多店舗展開のメリット・デメリット、失敗させないポイントと3社の事例も紹介

多店舗展開とは、店舗ビジネスを成長させる戦略のひとつです。

スケールメリットを活かした大幅な売上アップやブランド力向上などが期待できますが、運営経費負担増や従業員教育などの問題も発生します。

この記事では、多店舗展開のメリット・デメリットを解説し、多店舗経営に取り組む企業の事例も紹介します。

多店舗展開とは

多店舗展開とは、店舗ビジネスにおいて店舗を複数出店する戦略です。

店舗ビジネスには、一度成功するビジネスモデルを構築できると、他地域でも同様の成功を得られる可能性が高いという特徴があります。
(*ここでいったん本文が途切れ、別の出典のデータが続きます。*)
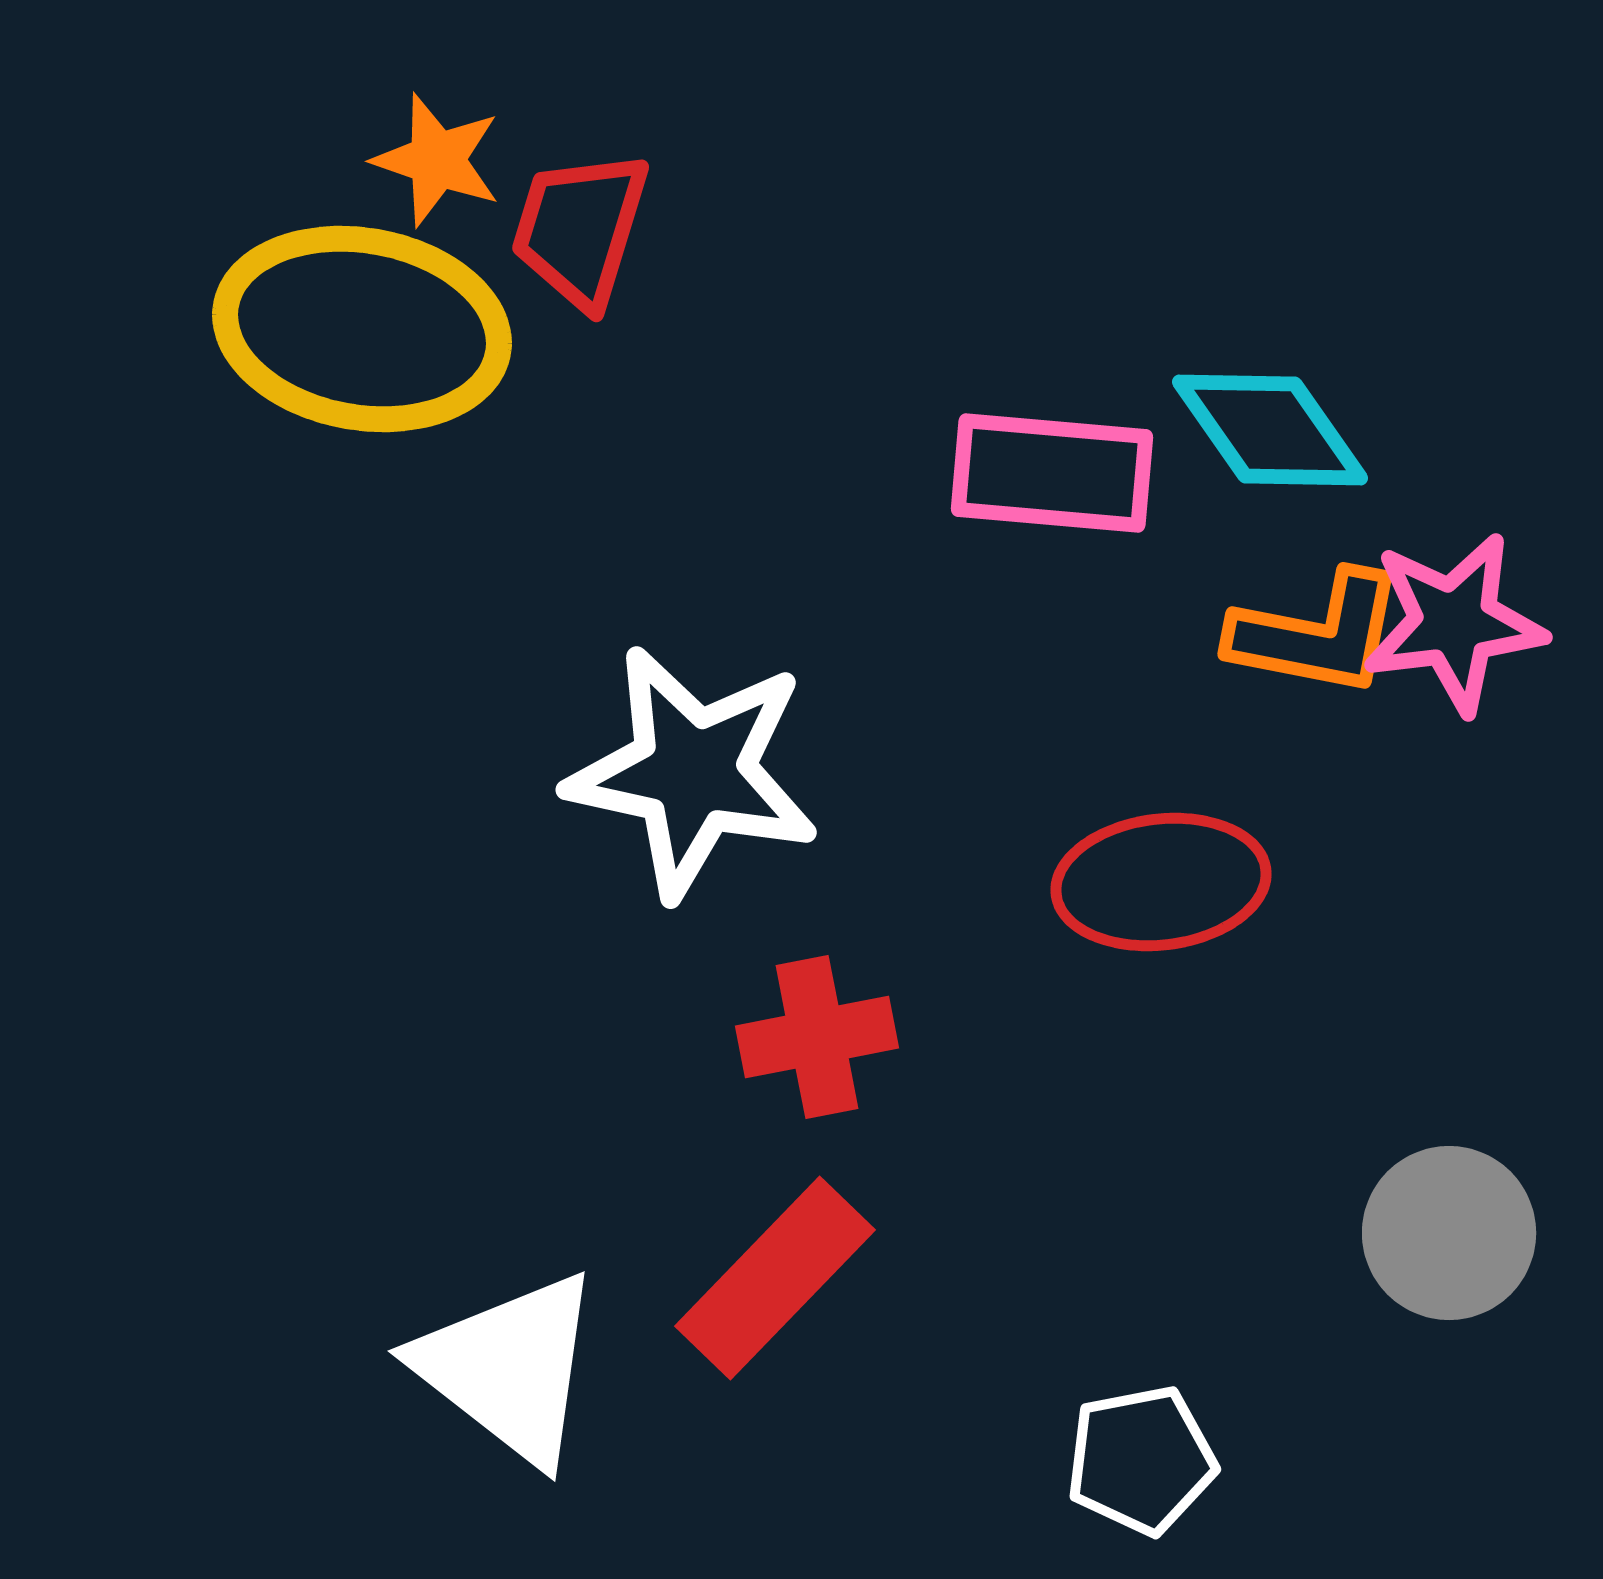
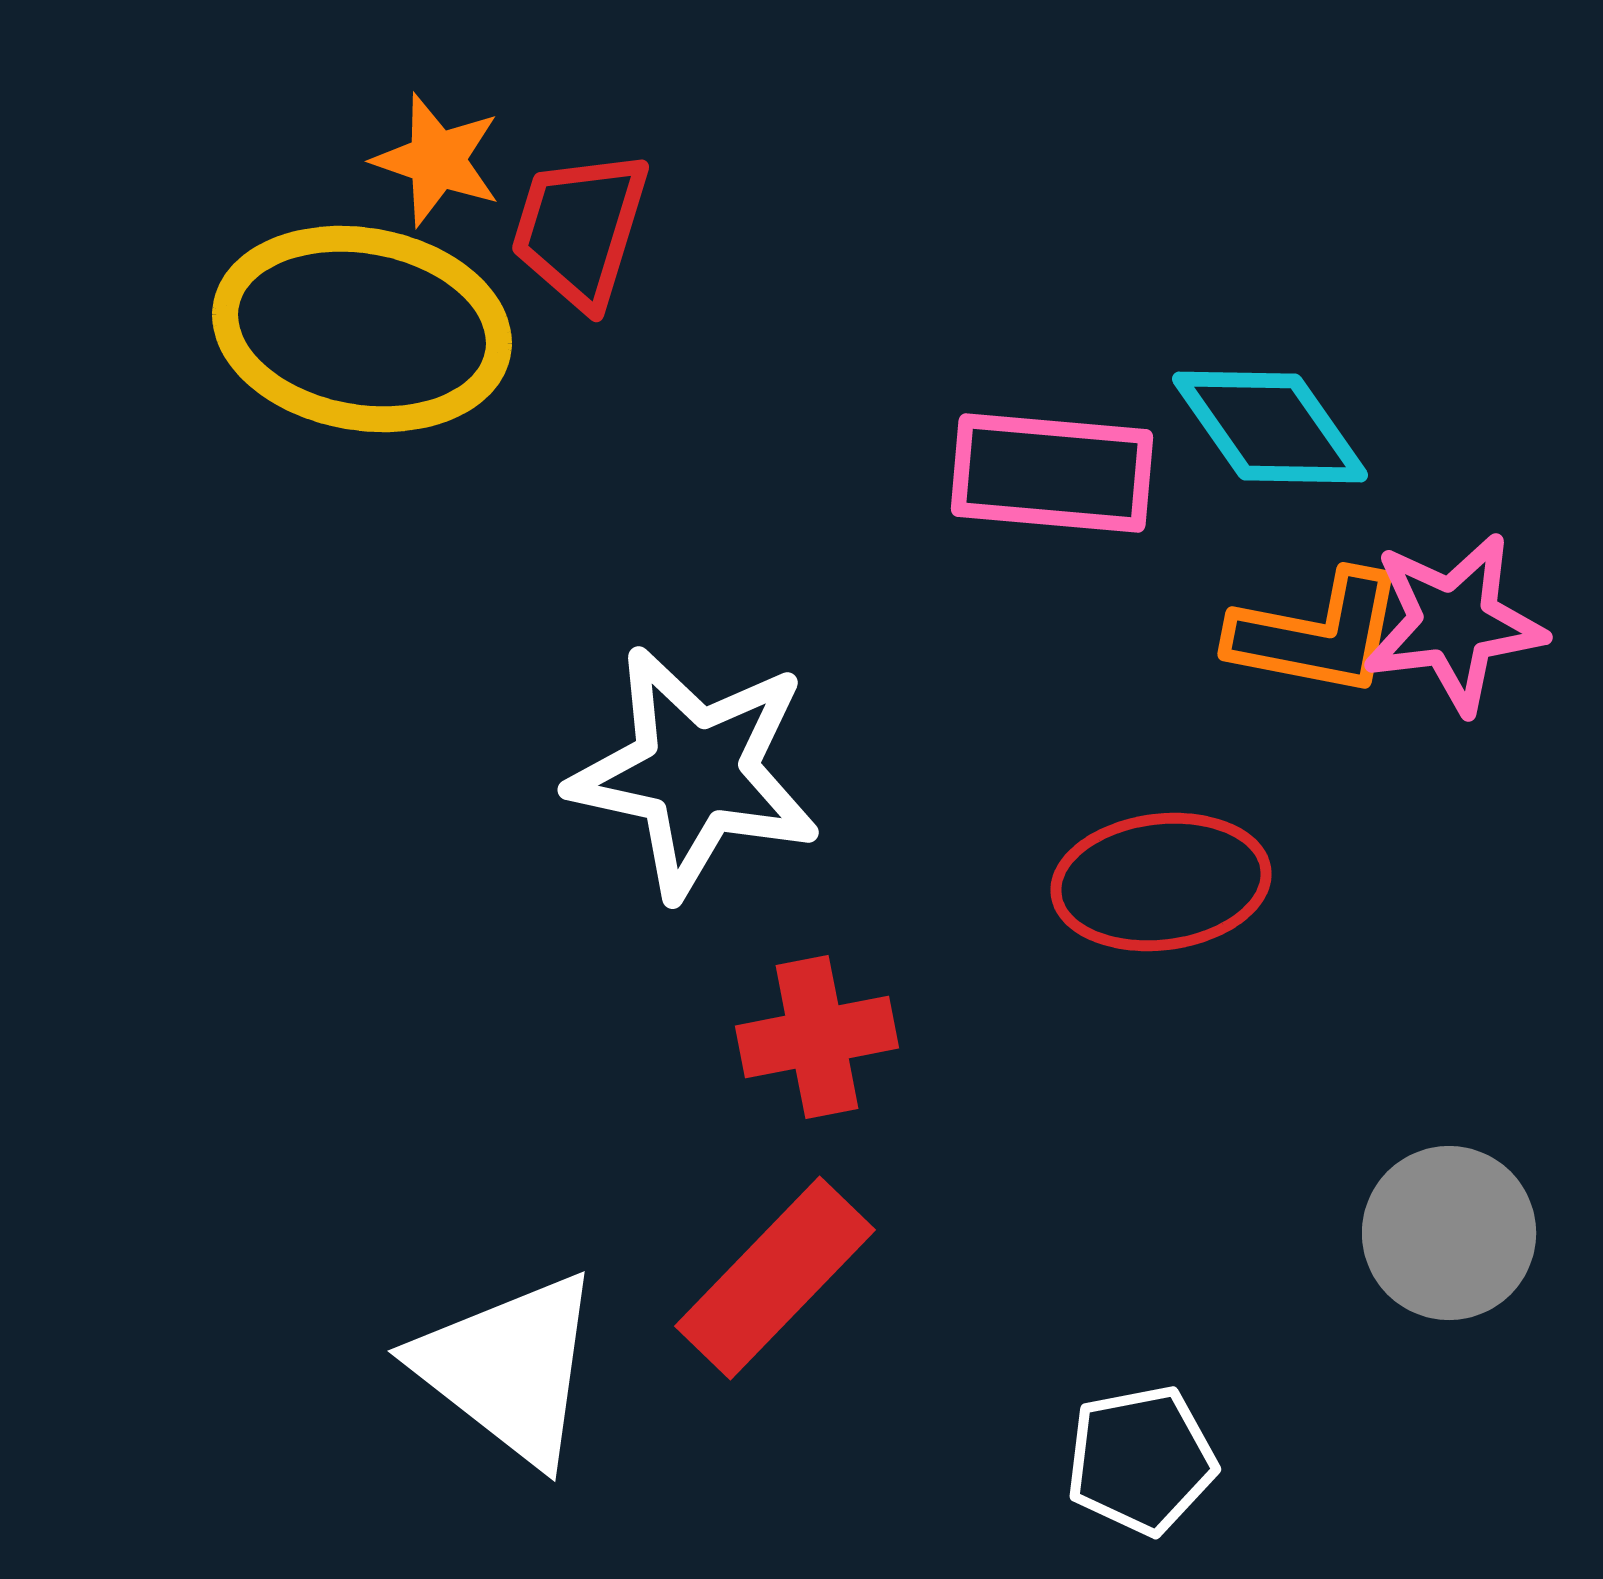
cyan diamond: moved 3 px up
white star: moved 2 px right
例えば、ファーストフードやコンビニエンスストアなどが多くの出店を行っているのは、この特徴を活かしたビジネス戦略を展開しているためです。

店舗を多数出店すればより多くの商圏や顧客を獲得でき、売上や利益の大幅な拡大を図れるというスケールメリットが発生します。

多店舗展開の種類

多店舗展開には、主に直営店展開とフランチャイズ展開の2つの方法があります。それぞれの展開方法にはメリットやデメリットが存在するため、事業規模や戦略に合わせた選択が大切です。
ここでは、これらの多店舗展開方法について解説します。

直営店展開

直営店展開とは、自社が主体となって複数の店舗を運営する方法です。

直営店展開のメリットは、自社で店舗やスタッフを用意するため、商品やサービスの品質管理やスタッフ教育を行いやすいことです。また、店舗の売上がすべて自社の売上となるため、収益性の高い運営ができると利益も大きくなります。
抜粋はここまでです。